**TASK DIRECTIONS**
A letter-for-letter copy of the listing is required, with no pictures in it.

**MATERIAL PROVIDED**
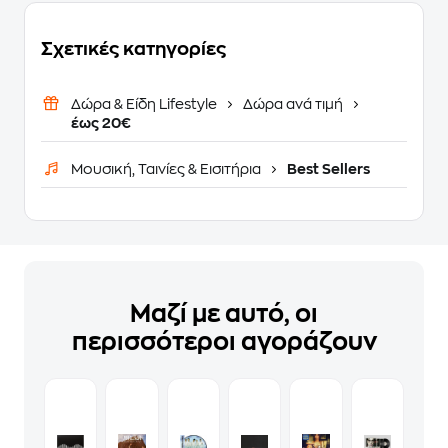
Σχετικές κατηγορίες
Δώρα & Είδη Lifestyle
Δώρα ανά τιμή
έως 20€
Μουσική, Ταινίες & Εισιτήρια
Best Sellers
Μαζί με αυτό, οι
περισσότεροι αγοράζουν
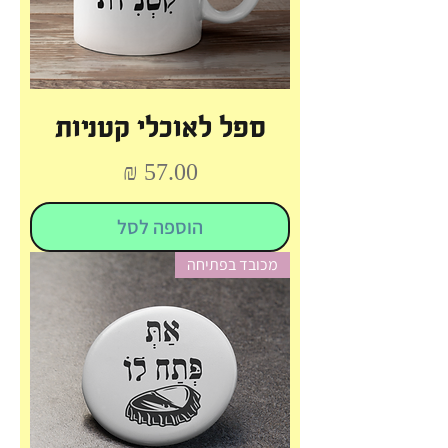
ספל לאוכלי קטניות
מחיר
הוספה לסל
מכובד בפתיחה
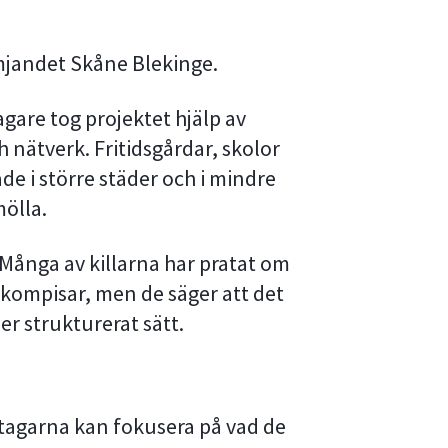
ämjandet Skåne Blekinge.
agare tog projektet hjälp av
ätverk. Fritidsgårdar, skolor
de i större städer och i mindre
ölla.
 Många av killarna har pratat om
 kompisar, men de säger att det
mer strukturerat sätt.
eltagarna kan fokusera på vad de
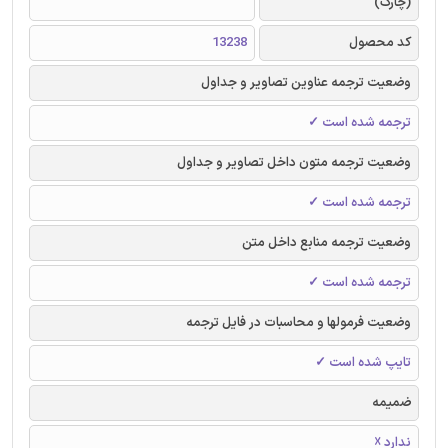
(چارک)
کد محصول
13238
وضعیت ترجمه عناوین تصاویر و جداول
ترجمه شده است ✓
وضعیت ترجمه متون داخل تصاویر و جداول
ترجمه شده است ✓
وضعیت ترجمه منابع داخل متن
ترجمه شده است ✓
وضعیت فرمولها و محاسبات در فایل ترجمه
تایپ شده است ✓
ضمیمه
ندارد ☓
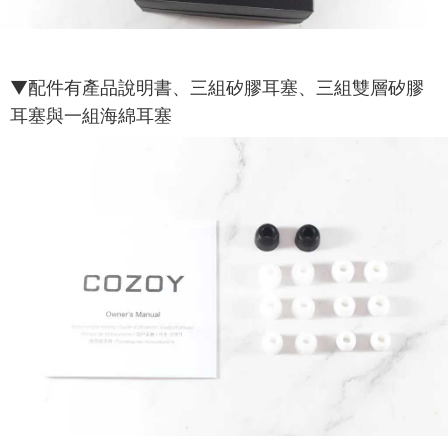
▼配件有產品說明書、三組矽膠耳塞、三組雙層矽膠
耳塞與一組海綿耳塞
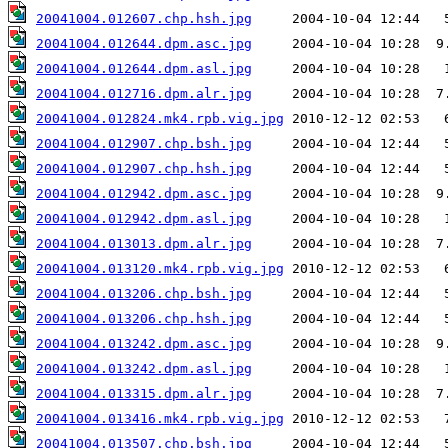
20041004.012607.chp.hsh.jpg
20041004.012644.dpm.asc.jpg
20041004.012644.dpm.asl.jpg
20041004.012716.dpm.alr.jpg
20041004.012824.mk4.rpb.vig.jpg
20041004.012907.chp.bsh.jpg
20041004.012907.chp.hsh.jpg
20041004.012942.dpm.asc.jpg
20041004.012942.dpm.asl.jpg
20041004.013013.dpm.alr.jpg
20041004.013120.mk4.rpb.vig.jpg
20041004.013206.chp.bsh.jpg
20041004.013206.chp.hsh.jpg
20041004.013242.dpm.asc.jpg
20041004.013242.dpm.asl.jpg
20041004.013315.dpm.alr.jpg
20041004.013416.mk4.rpb.vig.jpg
20041004.013507.chp.bsh.jpg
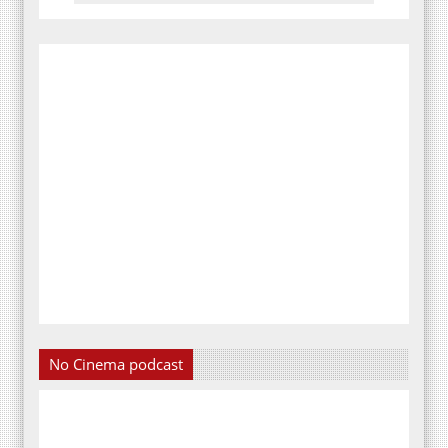
No Cinema podcast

**RESULT**
Σχετικές κατηγορίες
Δώρα & Είδη Lifestyle
Δώρα ανά τιμή
έως 20€
Μουσική, Ταινίες & Εισιτήρια
Best Sellers
Μαζί με αυτό, οι
περισσότεροι αγοράζουν
ספל לאוכלי קטניות
מחיר
הוספה לסל
מכובד בפתיחה
ämjandet Skåne Blekinge.
agare tog projektet hjälp av
ätverk. Fritidsgårdar, skolor
de i större städer och i mindre
ölla.
 Många av killarna har pratat om
 kompisar, men de säger att det
mer strukturerat sätt.
eltagarna kan fokusera på vad de
(چارک)
کد محصول
13238
وضعیت ترجمه عناوین تصاویر و جداول
ترجمه شده است ✓
وضعیت ترجمه متون داخل تصاویر و جداول
ترجمه شده است ✓
وضعیت ترجمه منابع داخل متن
ترجمه شده است ✓
وضعیت فرمولها و محاسبات در فایل ترجمه
تایپ شده است ✓
ضمیمه
ندارد ☓
▼配件有產品說明書、三組矽膠耳塞、三組雙層矽膠
耳塞與一組海綿耳塞
20041004.012607.chp.hsh.jpg
20041004.012644.dpm.asc.jpg
20041004.012644.dpm.asl.jpg
20041004.012716.dpm.alr.jpg
20041004.012824.mk4.rpb.vig.jpg
20041004.012907.chp.bsh.jpg
20041004.012907.chp.hsh.jpg
20041004.012942.dpm.asc.jpg
20041004.012942.dpm.asl.jpg
20041004.013013.dpm.alr.jpg
20041004.013120.mk4.rpb.vig.jpg
20041004.013206.chp.bsh.jpg
20041004.013206.chp.hsh.jpg
20041004.013242.dpm.asc.jpg
20041004.013242.dpm.asl.jpg
20041004.013315.dpm.alr.jpg
20041004.013416.mk4.rpb.vig.jpg
20041004.013507.chp.bsh.jpg
No Cinema podcast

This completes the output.